- Church: Catholic Church
- Diocese: Diocese of Chilpancingo-Chilapa
- Appointed: 11 February 2022
- Predecessor: Salvador Rangel Mendoza [es]
- Previous post: Prelate of Jesús María (del Nayar) (2010-2022)

Orders
- Ordination: 24 June 1994
- Consecration: 25 May 2010 by Juan Sandoval Íñiguez

Personal details
- Born: 25 December 1964 (age 61) Etzatlán, Jalisco, Mexico

= José de Jesús González Hernández =

Mexican Roman Catholic bishop

José de Jesús González Hernández (born 25 December 1964) is a Mexican Roman Catholic bishop.

González Hernández was born in Mexico and was ordained to the priesthood in 1994. He served as bishop of the Territorial Prelature of Jesús María del Nayar from 2010 to 2022. In 2022, he was appointed bishop of the Diocese of Chilpancingo-Chilapa.

The current bishop, José de Jesus González, has described the state of Guerrero as "a hijacked state" due to the high levels of organised crime and violence.
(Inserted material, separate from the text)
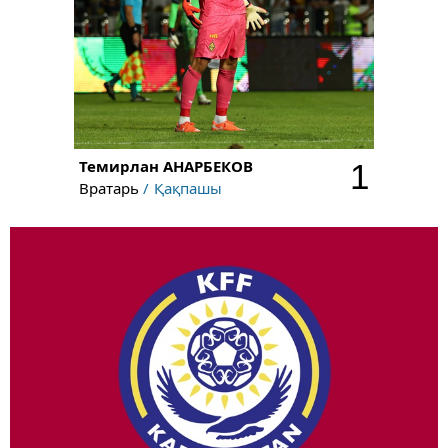
Темирлан
АНАРБЕКОВ
1
Вратарь
Қақпашы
He told Catholic charity Aid to the Church in Need that in this context the Church is seen as "the only voice that can speak for the people".

The bishop also described his own contact with this violence, namely a situation where his car came under fire from automatic weapons. "There were three of us in a van and they shot at us. They aimed for our heads, not for the tires. But when they saw that we were priests they apologised and offered to pay for the shattered windows." He goes on to explain that the criminals even asked for his blessing, concluding that "they are also my children, even though they are misguided".

In the interview, the bishop said that his exposure to the violence had helped him understand his episcopal ministry. "If He died for the love of me, then I must be willing to die for the love of others. And those ‘others’ include everybody, even the executioners.”